Early research has shown that changes in cellular metabolism provide a clear differentiating parameter by which healthy neuronal cells can be distinguished from cells with neurodegenerative diseases. For these purposes, the values of the FAD/NAD(P)H redox ratio, as well as the fluorescence lifetimes and the contributions of the bound form NAD(P)H, were measured and evaluated. Estimation of the redox ratio showed that the value of this parameter is two times lower in DS spheroids compared to healthy ones. Analysis of FLIM parameters revealed that the DS spheroids are also characterized by their lower fraction of the bound form of NAD(P)H than in healthy spheroids and demonstrated a greater bias toward glycolytic status. Generally, the fluorescence and FLIM characteristics of cells in DS spheroids confirmed the reduction of OXPHOS, which has been associated with genetic abnormalities.

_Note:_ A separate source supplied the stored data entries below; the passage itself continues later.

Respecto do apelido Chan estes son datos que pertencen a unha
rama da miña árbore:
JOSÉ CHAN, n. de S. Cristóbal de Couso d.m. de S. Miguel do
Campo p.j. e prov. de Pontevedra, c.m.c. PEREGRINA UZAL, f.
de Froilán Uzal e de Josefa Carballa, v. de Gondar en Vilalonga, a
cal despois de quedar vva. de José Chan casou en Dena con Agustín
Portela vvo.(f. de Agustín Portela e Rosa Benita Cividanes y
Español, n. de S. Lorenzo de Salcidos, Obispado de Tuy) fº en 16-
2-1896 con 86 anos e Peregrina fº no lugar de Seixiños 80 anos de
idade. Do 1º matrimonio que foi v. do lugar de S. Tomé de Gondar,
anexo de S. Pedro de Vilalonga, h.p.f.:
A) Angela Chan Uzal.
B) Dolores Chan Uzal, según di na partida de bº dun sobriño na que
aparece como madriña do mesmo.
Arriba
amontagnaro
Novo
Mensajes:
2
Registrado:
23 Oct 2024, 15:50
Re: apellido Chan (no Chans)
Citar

To the best of our knowledge, such changes of cell metabolism in 3D models carrying Down syndrome have never previously been measured using fluorescence microscopy and FLIM. However, it should be noted that FLIM is already used for the in vitro analysis of metabolic changes in 2D cell cultures during the development of neurodegenerative diseases, such as Parkinson’s disease [
65] and Huntington’s disease [
66]. In studies conducted on 3D models created from stem cells, FLIM have also been used for analysis of the cell cycle [
67], stem cell niches [
68] and cell metabolism [
20,
69].
Such a change in the metabolic activity of cells is directly related to a change in the pH. Therefore, the level of intracellular pH can also be used as a parameter, the shift of which can indicate the presence of a pathological process. In our work, intracellular pH in spheroids with and without DS was measured. For this aim, the fluorescence intensities of the fluorescent probe—BCECF and the genetically-encoded sensor—SypHer-2 upon excitation at two wavelengths were measured, followed by calculations of the ratios of I488 to I405. According to the calibration curves, it was shown that spheroids carrying DS have more alkaline pH values than healthy ones (pH = 7.18 and 7.1, respectively). It is known that the intracellular pH of healthy cells is maintained within a narrow interval 7.0–7.2 [
29]. Rodeau and co-workers demonstrated that the intracellular pH of spinal cord neurons cultured from rat embryos was 7.18 ± 0.03 [
70]. Despite the fact that we have shown a statistically significant difference between the pH values in healthy neuronal spheroids and spheroids with DS, both values were in the typical physiological range. Therefore, in our case, pH cannot be seen as an independent differentiating parameter, but it does serve as an additional one supporting analyses of metabolism. It is also known that a more alkaline intracellular pH favors glycolysis by increasing the activity of glycolytic enzymes such as lactate dehydrogenase and phosphofructokinase 1 [
71]. In our case, the pH data correlate well with the data on metabolic status, namely, TS21 spheroids have more alkaline pH values and characterize more glycolytic status. However no data were provided about changes in the intracellular pH in neurodegenerative diseases, although it is known that a reverse pH gradient is characteristic of cancer cells. This is due to an increase in the number of membrane ion transporters, which leads to the active transfer of protons out of the cell and to acidification of the extracellular environment [
72,
73,
74]. In neurobiology, fluorescent pH probes such as BCECF have usually been used for in vitro and ex vivo examination of pH regulation by cells from different areas of the brain [
72,
75]. In earlier studies, the fluorescent, genetically-encoded pH sensor SypHer-2 was used to analyze intracellular pH in tumor spheroids [
76,
77].
Thus, we have shown the capabilities of fluorescence microscopy and FLIM for assessing the metabolism and pH of cells in 3D models of neurodegenerative diseases. Fluorescence microscopy and FLIM can be used to quickly assess the disease phenotype and the effectiveness of therapeutic effects on cells for the correction of metabolic disorders. Moreover, these optical techniques may be effectively combined with immunocytochemical, histochemical, colorimetric, biochemical, and genetic methods for the full screening of 3D models of neurodegenerative diseases.